Dublin by Lamplight or the Lamplight Laundry, at 35 Ballsbridge Terrace, Ballsbridge, Dublin, was a Protestant-run Magdalene Laundry, founded in 1856, that like other such laundries housed so-called "fallen women". It was administered by a committee of Anglican women, a matron, and a chaplain who was a Church of Ireland priest. The motto of the asylum was "That they may recover themselves out of the snares of the devil" (II Timothy 2:24).

A chaplain and secretary to the laundry, Rev. Dr James S. Fletcher DD (parish priest of Brookfield, Milltown, Co.

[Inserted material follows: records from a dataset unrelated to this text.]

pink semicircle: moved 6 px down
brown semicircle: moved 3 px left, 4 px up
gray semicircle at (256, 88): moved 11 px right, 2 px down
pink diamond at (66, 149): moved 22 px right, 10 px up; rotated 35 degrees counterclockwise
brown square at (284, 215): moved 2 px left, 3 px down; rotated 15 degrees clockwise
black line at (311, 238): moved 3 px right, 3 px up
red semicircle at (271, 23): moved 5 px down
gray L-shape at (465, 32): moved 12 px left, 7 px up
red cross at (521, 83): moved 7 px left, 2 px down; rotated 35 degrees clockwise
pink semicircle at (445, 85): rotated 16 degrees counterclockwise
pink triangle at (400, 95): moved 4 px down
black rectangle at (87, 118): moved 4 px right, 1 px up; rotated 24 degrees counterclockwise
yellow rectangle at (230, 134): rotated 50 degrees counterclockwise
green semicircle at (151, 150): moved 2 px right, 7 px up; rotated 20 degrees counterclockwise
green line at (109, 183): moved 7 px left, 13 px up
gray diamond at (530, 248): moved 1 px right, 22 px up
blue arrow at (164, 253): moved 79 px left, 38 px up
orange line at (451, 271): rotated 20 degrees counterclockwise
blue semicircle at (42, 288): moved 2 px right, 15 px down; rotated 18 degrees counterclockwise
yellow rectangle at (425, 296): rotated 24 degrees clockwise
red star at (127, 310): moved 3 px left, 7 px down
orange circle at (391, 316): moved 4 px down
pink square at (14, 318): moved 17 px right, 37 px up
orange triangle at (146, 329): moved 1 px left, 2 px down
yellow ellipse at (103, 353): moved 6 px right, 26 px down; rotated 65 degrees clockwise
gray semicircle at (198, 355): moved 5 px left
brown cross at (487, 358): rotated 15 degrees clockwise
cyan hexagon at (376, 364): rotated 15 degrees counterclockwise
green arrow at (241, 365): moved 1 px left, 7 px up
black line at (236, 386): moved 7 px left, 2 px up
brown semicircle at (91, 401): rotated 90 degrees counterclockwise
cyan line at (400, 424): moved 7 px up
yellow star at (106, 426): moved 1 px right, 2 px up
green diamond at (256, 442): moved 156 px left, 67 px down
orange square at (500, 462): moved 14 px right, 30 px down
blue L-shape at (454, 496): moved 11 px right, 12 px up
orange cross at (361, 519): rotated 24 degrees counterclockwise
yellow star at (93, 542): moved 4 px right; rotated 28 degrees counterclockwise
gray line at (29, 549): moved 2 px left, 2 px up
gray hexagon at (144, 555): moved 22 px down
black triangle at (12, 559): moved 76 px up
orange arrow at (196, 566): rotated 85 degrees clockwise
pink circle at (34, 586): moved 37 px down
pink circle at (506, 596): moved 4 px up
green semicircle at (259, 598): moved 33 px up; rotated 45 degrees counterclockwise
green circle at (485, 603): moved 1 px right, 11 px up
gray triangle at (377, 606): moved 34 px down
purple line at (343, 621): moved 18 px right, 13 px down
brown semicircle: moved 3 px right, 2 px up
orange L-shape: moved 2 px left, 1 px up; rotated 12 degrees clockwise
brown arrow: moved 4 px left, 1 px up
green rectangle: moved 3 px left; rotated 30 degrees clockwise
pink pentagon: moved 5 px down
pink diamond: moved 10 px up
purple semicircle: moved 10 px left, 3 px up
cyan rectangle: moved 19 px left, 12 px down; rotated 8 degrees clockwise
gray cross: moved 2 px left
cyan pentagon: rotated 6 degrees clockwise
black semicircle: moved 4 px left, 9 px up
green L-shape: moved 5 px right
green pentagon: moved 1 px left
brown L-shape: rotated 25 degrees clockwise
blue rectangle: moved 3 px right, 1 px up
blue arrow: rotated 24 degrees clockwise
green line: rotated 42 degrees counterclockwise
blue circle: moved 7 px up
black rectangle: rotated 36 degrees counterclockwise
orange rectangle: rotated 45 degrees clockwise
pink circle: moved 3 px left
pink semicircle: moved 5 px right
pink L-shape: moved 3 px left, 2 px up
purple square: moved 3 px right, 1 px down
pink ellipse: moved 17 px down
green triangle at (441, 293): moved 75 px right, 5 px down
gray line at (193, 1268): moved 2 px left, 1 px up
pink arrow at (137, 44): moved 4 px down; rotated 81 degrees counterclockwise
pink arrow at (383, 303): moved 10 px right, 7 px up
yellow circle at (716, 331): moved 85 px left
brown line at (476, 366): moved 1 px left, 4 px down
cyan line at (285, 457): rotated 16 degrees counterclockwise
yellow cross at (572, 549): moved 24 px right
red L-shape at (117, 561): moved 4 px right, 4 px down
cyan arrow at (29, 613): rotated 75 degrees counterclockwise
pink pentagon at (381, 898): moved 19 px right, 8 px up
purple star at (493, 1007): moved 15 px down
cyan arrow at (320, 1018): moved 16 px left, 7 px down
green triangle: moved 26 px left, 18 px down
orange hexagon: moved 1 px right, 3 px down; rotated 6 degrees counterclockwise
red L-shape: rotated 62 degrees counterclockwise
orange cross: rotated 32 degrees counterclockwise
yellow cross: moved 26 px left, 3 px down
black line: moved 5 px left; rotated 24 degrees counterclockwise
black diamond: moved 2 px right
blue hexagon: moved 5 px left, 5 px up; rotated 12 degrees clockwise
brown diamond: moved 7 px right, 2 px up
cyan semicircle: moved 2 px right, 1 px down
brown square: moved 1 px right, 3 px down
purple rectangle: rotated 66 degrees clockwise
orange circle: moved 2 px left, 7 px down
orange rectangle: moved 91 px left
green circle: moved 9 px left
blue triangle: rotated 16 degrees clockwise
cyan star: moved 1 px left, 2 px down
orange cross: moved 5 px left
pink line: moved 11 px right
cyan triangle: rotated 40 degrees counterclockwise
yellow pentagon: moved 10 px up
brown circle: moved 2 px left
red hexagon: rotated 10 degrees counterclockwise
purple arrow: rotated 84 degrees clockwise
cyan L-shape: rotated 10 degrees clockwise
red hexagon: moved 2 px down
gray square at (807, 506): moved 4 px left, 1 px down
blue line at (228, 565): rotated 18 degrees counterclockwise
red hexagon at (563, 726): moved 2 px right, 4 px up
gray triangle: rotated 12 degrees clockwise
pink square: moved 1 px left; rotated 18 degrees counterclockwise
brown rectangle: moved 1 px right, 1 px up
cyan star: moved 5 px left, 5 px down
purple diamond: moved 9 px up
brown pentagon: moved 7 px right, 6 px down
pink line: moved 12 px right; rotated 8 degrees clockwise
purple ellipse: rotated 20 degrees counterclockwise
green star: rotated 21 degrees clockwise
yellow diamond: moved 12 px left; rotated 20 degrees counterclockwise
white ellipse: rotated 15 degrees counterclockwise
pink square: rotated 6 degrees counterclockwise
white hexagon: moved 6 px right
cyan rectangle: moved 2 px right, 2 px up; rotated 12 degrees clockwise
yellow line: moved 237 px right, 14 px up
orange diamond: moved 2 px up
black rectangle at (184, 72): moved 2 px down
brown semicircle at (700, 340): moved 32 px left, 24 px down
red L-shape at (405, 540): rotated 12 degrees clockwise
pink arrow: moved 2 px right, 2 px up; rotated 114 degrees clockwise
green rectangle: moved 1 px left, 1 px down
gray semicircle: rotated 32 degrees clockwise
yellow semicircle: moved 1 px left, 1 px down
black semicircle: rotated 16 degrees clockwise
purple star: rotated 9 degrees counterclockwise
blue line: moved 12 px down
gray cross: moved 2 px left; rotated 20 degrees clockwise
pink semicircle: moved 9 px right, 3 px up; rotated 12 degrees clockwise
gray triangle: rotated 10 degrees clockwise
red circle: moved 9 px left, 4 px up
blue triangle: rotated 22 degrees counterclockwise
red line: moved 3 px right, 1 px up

Dublin), wrote a paper titled "Our Female Penitentiaries Can Be Made Self-Supporting!", which was discussed at the International Prison Congress.

By 1915 the trustees of the organisation reported that the finances of the organisation were under strain and by February 1917 the trustees had requested that the company be wound up, citing competition from the nearby Swastika Laundry as well as the effects of the First World War.

The site later formed part of the six-acre Johnston Mooney and O'Brien manufacturing facility, and it featured in the Glackin Report following its sale in the 1990s to Telecom Éireann for £9.4 million, having been acquired by a consortium including Dermot Desmond and JP McManus a few months earlier for £4 million by the way of an Isle of Man entity.

The site of the institution has been redeveloped and now forms part of the campus of the Herbert Park Hotel and associated apartment blocks and offices. There is a campaign to have the location commemorated with a plaque.

==Popular media==
It is mentioned in James Joyce's short story "Clay" in Dubliners.